Prime Minister Sheikh Hasina on several occasions said Bangamata had helped Bangabandhu from behind the scenes, and he could only become the great leader he did because she was beside him.
Sheikh Hasina also said her father used to speak to her mother before making any major political decisions, as he valued her advice extremely highly.
"My mother always encouraged him [Bangabandhu] to do politics for the people of this country. She never held him back. She never looked out for her own interests."
Bangamata played a key role during the Agartala conspiracy case. Despite pressure from various quarters, she sent a message to the imprisoned Bangabandhu warning him not to accept the proposal to leave jail on parole to attend the Round Table Conference in Rawalpindi in early 1969.
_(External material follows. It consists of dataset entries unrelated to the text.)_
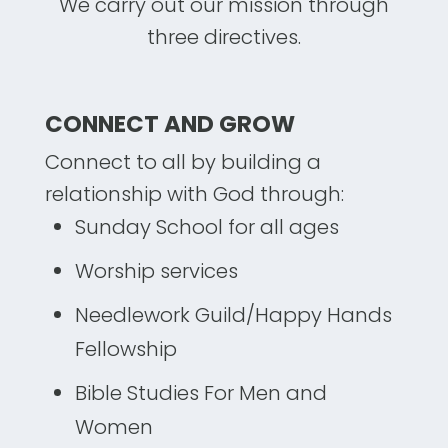
We carry out our mission through
three directives.
CONNECT AND GROW
Connect to all by building a
relationship with God through:
Sunday School for all ages
Worship services
Needlework Guild/Happy Hands
Fellowship
Bible Studies For Men and
Women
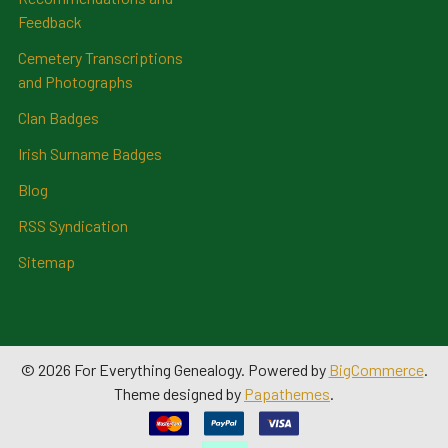
Feedback
Cemetery Transcriptions
and Photographs
Clan Badges
Irish Surname Badges
Blog
RSS Syndication
Sitemap
©
2026
For Everything Genealogy.
Powered by
BigCommerce
.
Theme designed by
Papathemes
.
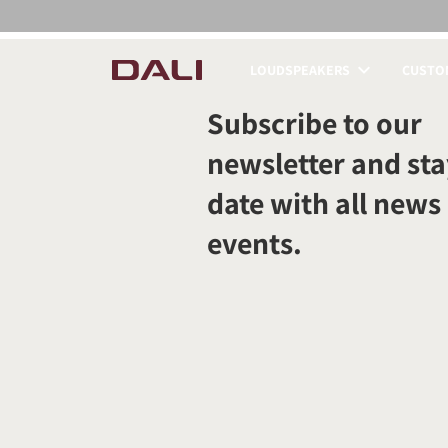
LOUDSPEAKERS
CUSTOM
COMPARE PRODUCT
Subscribe to our
newsletter and sta
date with all news
events.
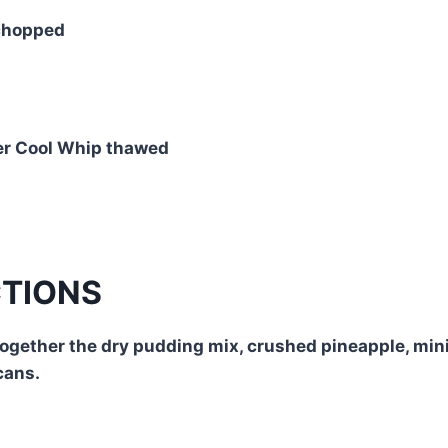
chopped
er Cool Whip thawed
CTIONS
together the dry pudding mix, crushed pineapple, mi
cans.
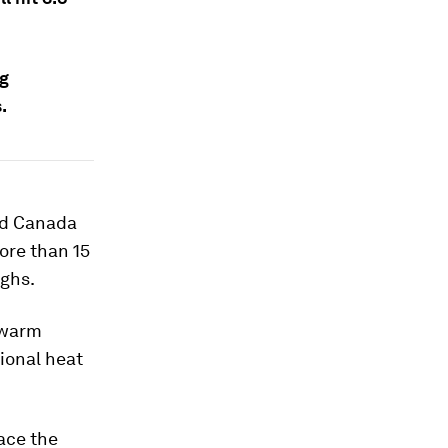
ng
.
and Canada
ore than 15
ighs.
y warm
tional heat
face the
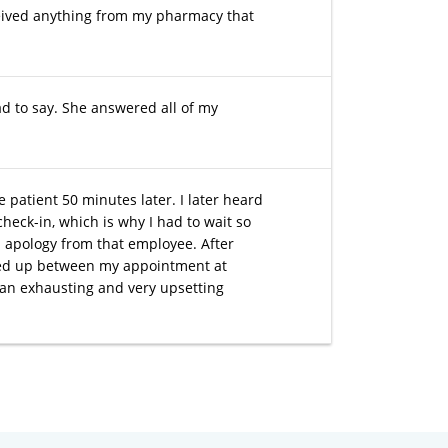
ceived anything from my pharmacy that
d to say. She answered all of my
 patient 50 minutes later. I later heard
eck-in, which is why I had to wait so
an apology from that employee. After
ssed up between my appointment at
as an exhausting and very upsetting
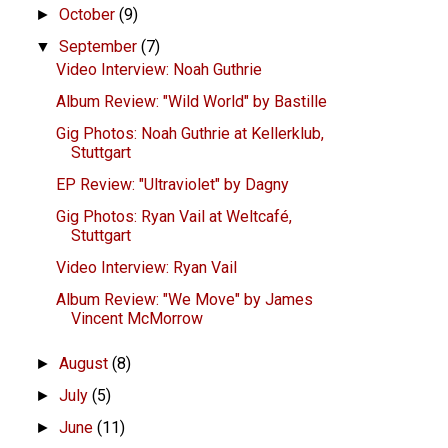
October
(9)
►
September
(7)
▼
Video Interview: Noah Guthrie
Album Review: "Wild World" by Bastille
Gig Photos: Noah Guthrie at Kellerklub,
Stuttgart
EP Review: "Ultraviolet" by Dagny
Gig Photos: Ryan Vail at Weltcafé,
Stuttgart
Video Interview: Ryan Vail
Album Review: "We Move" by James
Vincent McMorrow
August
(8)
►
July
(5)
►
June
(11)
►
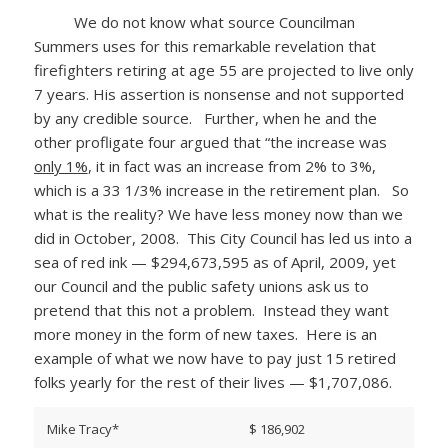
We do not know what source Councilman
Summers uses for this remarkable revelation that
firefighters retiring at age 55 are projected to live only
7 years. His assertion is nonsense and not supported
by any credible source. Further, when he and the
other profligate four argued that “the increase was
only 1%
, it in fact was an increase from 2% to 3%,
which is a 33 1/3% increase in the retirement plan. So
what is the reality? We have less money now than we
did in October, 2008. This City Council has led us into a
sea of red ink — $294,673,595 as of April, 2009, yet
our Council and the public safety unions ask us to
pretend that this not a problem. Instead they want
more money in the form of new taxes. Here is an
example of what we now have to pay just 15 retired
folks yearly for the rest of their lives — $1,707,086.
Mike Tracy*
$ 186,902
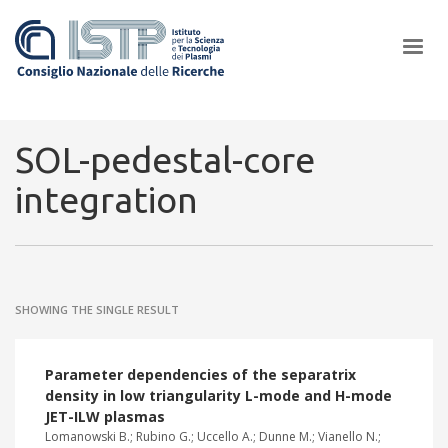
×
SOL-pedestal-core
integration
In a world increasingly facing new challenges at the forefront of
plasma scientific research and technological innovation, CNR and
ISTP pledge progress and achieve an impact in the integration of
research into societal practices and policy
SHOWING THE SINGLE RESULT
Parameter dependencies of the separatrix
density in low triangularity L-mode and H-mode
JET-ILW plasmas
Lomanowski B.; Rubino G.; Uccello A.; Dunne M.; Vianello N.;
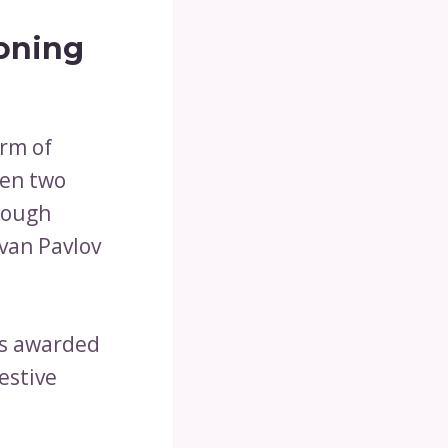
ioning
orm of
een two
rough
Ivan Pavlov
as awarded
estive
Bangabandhu rejected the parole offer and the Pakistan government was later forced to free him unconditionally.
During that time, Bangamata boldly told Bangabandhu: “If you accept parole, there is no need for you to come to my house.”
During the movement in support of the Six-Point demand, Bangabandhu was in jail and several meetings were held at Dhanmondi 32. Some leaders called for eight points instead of six, but Bangamata stood firm.
“Before going to jail, he told me only about six points, so there will be no additional points,” she told the leaders.
Humility and humour
Bangamata as a woman and wife led a very simple life. She only wore a precious katan saree when then-Indian Prime Minister Indira Gandhi visited Bangladesh on an official tour after independence.
At the time, Fazilatunnesa Mujib also carried her “Paner Bata” like a typical Bengali woman and Bangabandhu joked: “You didn’t forget to carry that here, on this occasion!”
Regarding Bangamata at home, Sheikh Hasina said: “Everyone obeyed our mother. In our house, her word was the last word.”
What is unknown to many is that Bangamata also had a great sense of humor.
In a conversation with Dr Nilima Ibrahimm, Bangamata once said: “You people made your brother as Bangabandhu and made me Bangamata. Why not Bangabandhobi? Am I too old for that?”
Following the Liberation War, Bangamata also played a key role in taking care of the Birangana women.
Furthermore, she played a key role in the construction of Bangabandhu Bhaban at Dhanmondi Road 32, now Bangabandhu Museum. The Bangabandhu family acquired the land during the period of the Suhrawardy government in the 1950s, and she even took part in the physical construction of the house with her children to save on labour costs.
On the occasion of Bangamata Fazilunnesa Mujib’s birthday, the Awami League and its associated bodies will arrange a detailed program today.
President Md Abdul Hamid and Prime Minister Sheikh Hasina have delivered separate messages to mark this day.
"Bangamata Sheikh Fazilatunnesa Mujib is a pride of the Bangalee nation and a source of inspiration for womenfolk. She became Bangamata because of her sacrifice, compassion, cooperation and prudence," said President Abdul Hamid in his message.
In her message, Prime Minister Sheikh Hasina said Bangamata played a unique role in bringing motivation, strength and courage for Bangabandhu to guide the struggle of independence and Liberation War towards its right direction side by side carrying out family responsibilities.
Bangamata made a strong contribution to the six-point movement and 11-Point movement, she added.
She had a remarkable role behind the political success of Bangabandhu, said the prime minister.
She said the nation has genuinely bestowed Bangamata title on Fazilatunnesa Mujib because of her unparalleled sacrifice, cooperation and prudence.